While studying the time
between the Old Testament and New Testament last week, I re-discovered this
description of the emergence of the Pharisees. Eugene Peterson has a gift with
words. As I read it, I quickly lost track of the application to men who walked
around Jerusalem during the first century and the message found its way into my
heart.
“Imagine yourself
moving into a house with a huge private window overlooking a grand view across
a wide expanse of water enclosed by a range of snow-capped mountains. You have
a ringside seat before wild storms and cloud formations, the entire spectrum of
sun-illuminated colors in the rocks and trees and wildflowers and water. You
are captivated by the view. Several times a day you interrupt your work and
stand before this window to take in the majesty and the beauty, thrilled with
the botanical and meteorological fireworks.
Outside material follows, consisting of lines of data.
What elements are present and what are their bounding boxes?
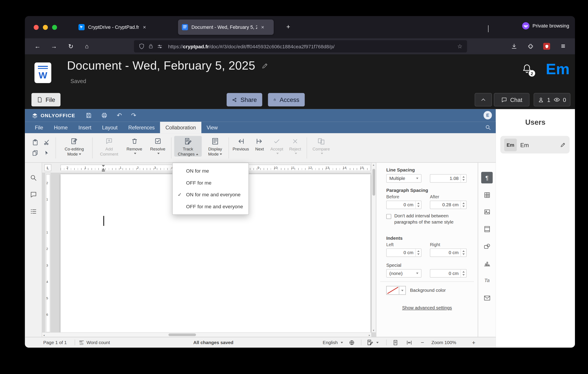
spellcheck-globe-icon[interactable] [349,337,355,348]
tab-cryptdrive[interactable]: CryptDrive - CryptPad.fr × [75,20,172,35]
spinner-arrows[interactable] [415,201,421,209]
zoom-in-button[interactable]: + [472,337,475,348]
back-icon[interactable]: ← [32,41,43,52]
print-icon[interactable] [101,112,107,119]
resolve-button[interactable]: Resolve [147,136,168,154]
window-close-button[interactable] [34,25,39,30]
scroll-left-icon[interactable]: ◂ [43,334,44,337]
tab-view[interactable]: View [201,122,223,133]
navigation-panel-icon[interactable] [29,207,37,216]
user-list-item[interactable]: Em Em [500,136,570,153]
paste-icon[interactable] [30,137,41,148]
shape-settings-icon[interactable] [481,240,493,252]
word-count-toggle[interactable]: 123 Word count [78,337,110,348]
interval-checkbox[interactable] [386,214,391,219]
share-button[interactable]: Share [227,93,262,106]
zoom-out-button[interactable]: − [421,337,424,348]
special-spinner[interactable]: 0 cm [430,269,467,278]
editor-user-avatar[interactable]: E [483,111,492,119]
edit-name-pencil-icon[interactable] [560,142,566,147]
editor-search-icon[interactable] [485,125,491,131]
spinner-arrows[interactable] [461,175,466,182]
line-spacing-select[interactable]: Multiple [386,174,421,183]
previous-change-button[interactable]: Previous [231,136,251,152]
permissions-icon[interactable] [157,43,163,49]
special-select[interactable]: (none) [386,269,421,278]
save-icon[interactable] [85,112,92,119]
undo-icon[interactable]: ↶ [117,112,122,119]
tab-close-icon[interactable]: × [143,25,146,30]
tab-collaboration[interactable]: Collaboration [160,122,201,133]
tab-layout[interactable]: Layout [97,122,123,133]
scroll-right-icon[interactable]: ▸ [369,334,370,337]
remove-button[interactable]: Remove [124,136,145,154]
indent-left-spinner[interactable]: 0 cm [386,248,421,257]
redo-icon[interactable]: ↷ [131,112,136,119]
menu-item-off-for-me[interactable]: OFF for me [173,177,248,189]
tab-insert[interactable]: Insert [73,122,97,133]
chat-button[interactable]: Chat [494,93,529,106]
header-footer-settings-icon[interactable] [481,223,493,235]
horizontal-scroll-thumb[interactable] [168,333,196,336]
copy-icon[interactable] [30,148,41,158]
advanced-settings-link[interactable]: Show advanced settings [376,305,478,311]
next-change-button[interactable]: Next [252,136,267,152]
spinner-arrows[interactable] [461,270,466,277]
home-icon[interactable]: ⌂ [81,41,93,52]
extensions-puzzle-icon[interactable] [525,41,536,52]
new-tab-button[interactable]: + [283,22,293,32]
fit-page-icon[interactable] [392,337,399,348]
coediting-mode-button[interactable]: Co-editing Mode [60,136,88,156]
url-bar[interactable]: https://cryptpad.fr/doc/#/3/doc/edit/ff0… [134,40,467,52]
textart-settings-icon[interactable]: Ta [481,274,493,286]
menu-hamburger-icon[interactable]: ≡ [557,41,569,52]
first-line-indent-marker[interactable] [102,165,105,167]
background-color-dropdown[interactable] [399,286,406,295]
window-zoom-button[interactable] [52,25,57,30]
user-avatar-text[interactable]: Em [546,61,570,78]
file-button[interactable]: File [32,93,61,106]
image-settings-icon[interactable] [481,206,493,218]
tab-home[interactable]: Home [49,122,73,133]
notifications-bell-icon[interactable]: 2 [522,63,532,75]
select-all-icon[interactable] [41,148,52,158]
spinner-arrows[interactable] [461,249,466,257]
paragraph-settings-icon[interactable]: ¶ [481,172,493,183]
left-indent-marker[interactable] [102,170,105,171]
hanging-indent-marker[interactable] [102,168,105,170]
menu-item-on-for-everyone[interactable]: ✓ ON for me and everyone [173,189,248,201]
spacing-before-spinner[interactable]: 0 cm [386,200,421,209]
fit-width-icon[interactable] [406,337,412,348]
spinner-arrows[interactable] [415,249,421,257]
bookmark-star-icon[interactable]: ☆ [457,43,462,50]
tab-references[interactable]: References [123,122,160,133]
ublock-icon[interactable] [541,41,552,52]
line-spacing-spinner[interactable]: 1.08 [430,174,467,183]
tab-document[interactable]: Document - Wed, February 5, 2025 × [178,20,274,35]
language-selector[interactable]: English [323,337,343,348]
forward-icon[interactable]: → [48,41,60,52]
users-count-button[interactable]: 1 0 [534,93,570,106]
track-changes-status-icon[interactable] [367,337,379,348]
horizontal-scrollbar[interactable]: ◂ ▸ [42,332,371,337]
access-button[interactable]: Access [268,93,305,106]
tracking-shield-icon[interactable] [138,43,145,49]
spinner-arrows[interactable] [461,201,466,209]
display-mode-button[interactable]: Display Mode [204,136,226,156]
indent-right-spinner[interactable]: 0 cm [430,248,467,257]
list-all-tabs-icon[interactable] [488,25,489,32]
downloads-icon[interactable] [508,41,520,52]
tab-stop-selector[interactable]: L [44,164,51,171]
menu-item-on-for-me[interactable]: ON for me [173,165,248,177]
tab-file[interactable]: File [30,122,49,133]
comments-panel-icon[interactable] [29,190,37,199]
scroll-up-icon[interactable]: ▴ [373,164,374,166]
window-minimize-button[interactable] [43,25,48,30]
table-settings-icon[interactable] [481,189,493,201]
mail-merge-icon[interactable] [481,292,493,303]
rename-pencil-icon[interactable] [262,62,268,69]
spacing-after-spinner[interactable]: 0.28 cm [430,200,467,209]
cut-icon[interactable] [41,137,52,148]
reload-icon[interactable]: ↻ [65,41,77,52]
track-changes-button[interactable]: Track Changes [174,136,202,156]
One afternoon you notice some bird
droppings on the window glass, get a bucket of water and a towel, and clean it.
A couple of days later a rainstorm leaves the window streaked, and the bucket
comes out again. Another day visitors come with a tribe of small dirty-fingered
children. The moment they leave you see all the smudge-marks on the glass. They
are hardly out the door before you have the bucket out. You are so proud of
that window, and it’s such a large window. But it’s incredible how many
different ways foreign objects can attach themselves to that window, obscuring
the vision, distracting from the contemplative beauty. Keeping that window clean
develops into an obsessive-compulsive neurosis. You accumulate ladders and
buckets and squeegees. You construct a scaffolding both inside and out to make
it possible to get to all the difficult corners and heights. You have the
cleanest window in North America – but it’s now been years since you looked through
it. You’ve become a Pharisee. Because of
this slow shift from an interior passion to an exterior performance and the
shift of attention from the majesty of God to housecleaning for God, the
Pharisees, at the time of Jesus were not, as a group, very attractive.”